### WHAT IS BEING ASKED:
Review the material and extract every line in which the word "Ofen" occurs.
***** DATA TO EXAMINE *****
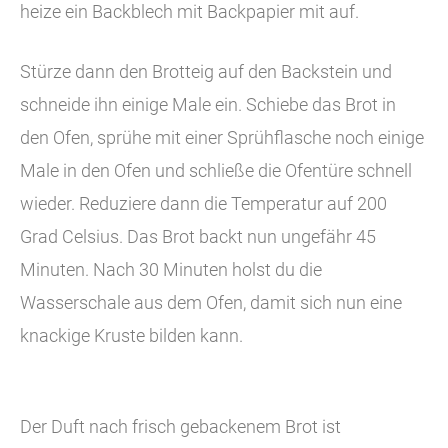
heize ein Backblech mit Backpapier mit auf.
Stürze dann den Brotteig auf den Backstein und
schneide ihn einige Male ein. Schiebe das Brot in
den Ofen, sprühe mit einer Sprühflasche noch einige
Male in den Ofen und schließe die Ofentüre schnell
wieder. Reduziere dann die Temperatur auf 200
Grad Celsius. Das Brot backt nun ungefähr 45
Minuten. Nach 30 Minuten holst du die
Wasserschale aus dem Ofen, damit sich nun eine
knackige Kruste bilden kann.
Der Duft nach frisch gebackenem Brot ist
*****
### EXERCISE RESPONSE:
den Ofen, sprühe mit einer Sprühflasche noch einige
Male in den Ofen und schließe die Ofentüre schnell
Wasserschale aus dem Ofen, damit sich nun eine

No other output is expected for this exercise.